Sunday, September 27, 2020

The death of a headquarters and resurrection of the parish. . .

It is no secret that national headquarters are suffering.  For years we have built up the idea in business, industry, arts, entertainment, and, yes, religion, that it matters more what is done on the larger scale than it does on the local level.  That seems to be fading.  We found out that big business is so big it does not even know what happens outside of its institutional center.  We discovered that people could work from home or not work at all and what mattered was the people ordered and products were delivered.  The ordinary man in brown became as important as the head of Ford or GM in the grand scheme of things.  Industry struggled and the ordinary truck driver became the most important link in the chain -- along with the folks on the assembly lines.  Arts and entertainment taught us that those folks who are paid so much to produce, direct, and star in movies can be as essential to life as the closed anchor store in the darkened mall.  And just maybe, those who press for churchly things on the national level have discovered that the parish is the most important place in the life of Christianity.  And this may be the key to it all.  

If the parish rises to its always essential but too often forgotten place at the center of it all, then just maybe there is hope for Christianity after all.  We have been so busy building mega churches and small earthly kingdoms to justify our existence that we have all but ignored that where two or three are gathered in His name, there He is, there is the Kingdom in our midst, and there is the gate of heaven.  In the end, it is this that is key to the life or death of Christianity.  You will notice that Hebrews does not challenge us to maintain the endless zoom meetings or not forsake the conference calls but not to neglect our meeting together (THE assembly, ecclesia, and qahal) where Christ is present according to His promise, distributing the gifts He has pledged to us.

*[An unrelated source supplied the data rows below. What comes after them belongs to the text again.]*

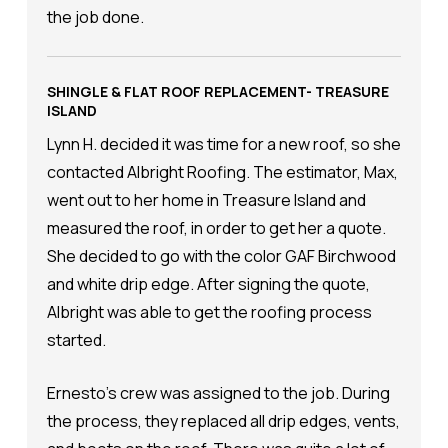
the job done.
SHINGLE & FLAT ROOF REPLACEMENT- TREASURE
ISLAND
Lynn H. decided it was time for a new roof, so she
contacted Albright Roofing. The estimator, Max,
went out to her home in Treasure Island and
measured the roof, in order to get her a quote.
She decided to go with the color GAF Birchwood
and white drip edge. After signing the quote,
Albright was able to get the roofing process
started.
Ernesto's crew was assigned to the job. During
the process, they replaced all drip edges, vents,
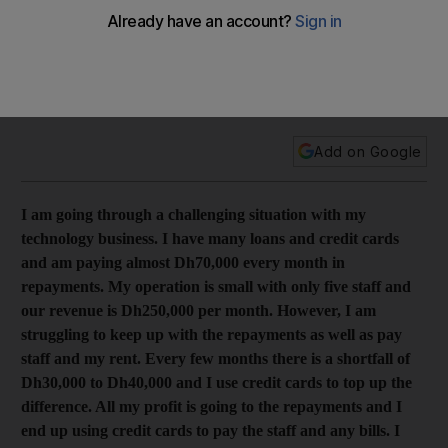
Dh1.35m and is struggling with Dh70,000 monthly
repayments
The entrepreneur has three loans and 13 credit cards, which
he regularly uses to pay salaries, company bills and his rent.
Add on Google
I am going through a challenging situation with my
technology business. I have many loans and credit cards
and am paying almost Dh70,000 every month in
repayments. My operation is small with only five staff and
our revenue is Dh250,000 per month. However, I am
struggling to keep up with the repayments as well as pay
staff and my rent. Every few months there is a shortfall of
Dh30,000 to Dh40,000 and I use credit cards to top up the
difference. All my profit is going to the repayments and I
end up using credit cards to pay the staff and any bills. I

I hope and pray that we may attention to this.  The challenges whose answers might have led us to wait for the call from the bishop or to listen to the pronouncements of national headquarters to figure out our way through the pandemic had to be confronted on a local level.  How we deal with the judgment that the Kingdom of God is not essential will not be argued by lawyers in courts as much as it will be decided by the people who put on their masks (or not) and come to be where Christ is, willing to risk this mortal life for the eternal.  We will not be saved by PPP programs or other temporary financial measures but we shall be saved by the blood of Christ that cleanses us from all our sins.  And that blood is poured out for us into the cup we must drink if we are to be Christ's own and live under Him now and eternally.  We will likely be smaller but less distracted by programs or stuff that too often competes with the Divine Service for central place in the life of the Church and in the hearts of God's people.  If our sports leagues and yoga classes and self-help groups fade, it just may allow us to see again why we are the Church and what we as the Church are to be about.

Popes and bishops, presidents and superintendents, whatever you call them, did not mean as much as the local pastor or priest.  That is always how it was, though it is sometimes forgotten.  We were failed by most of our institutional incarnations of the Church but we have been rescued by courageous pastors and people who insisted against all professional advice that the Church must continue to live by the Word of the Lord which endures forever and the Sacraments of life and worship.  But God has not failed us.  He is still where He has promised to be.  As long as we are there, too.